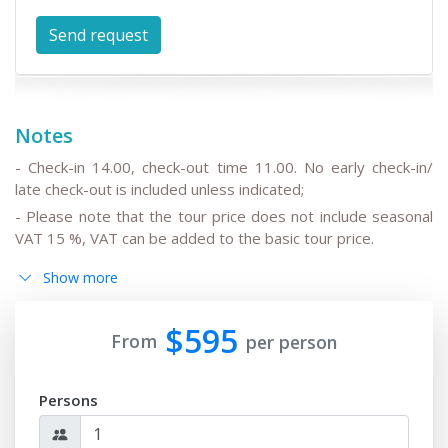
Notes
- Check-in 14.00, check-out time 11.00. No early check-in/
late check-out is included unless indicated;
- Please note that the tour price does not include seasonal
VAT 15 %, VAT can be added to the basic tour price.
- Please note that the drivers do not speak English or can
Show more
speak only basic English;
- All the changes in the basic itinerary, the timing for
$595
transfers depending on the international flight
From
per person
departure/arrival time are to be discussed and pre-agreed;
- Please note that the train trip/s can be replaced for
Persons
transfer/s by car depending on train tickets availability and
trains schedule;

==*==

WHAT IS REQUIRED: Please set down only the lines from the first line of the records above through the line that has "departure/arrival time are", exactly, and not the pictures.

FINAL ANSWER:
Notes
- Check-in 14.00, check-out time 11.00. No early check-in/
late check-out is included unless indicated;
- Please note that the tour price does not include seasonal
VAT 15 %, VAT can be added to the basic tour price.
- Please note that the drivers do not speak English or can
Show more
speak only basic English;
- All the changes in the basic itinerary, the timing for
$595
transfers depending on the international flight
From
per person
departure/arrival time are to be discussed and pre-agreed;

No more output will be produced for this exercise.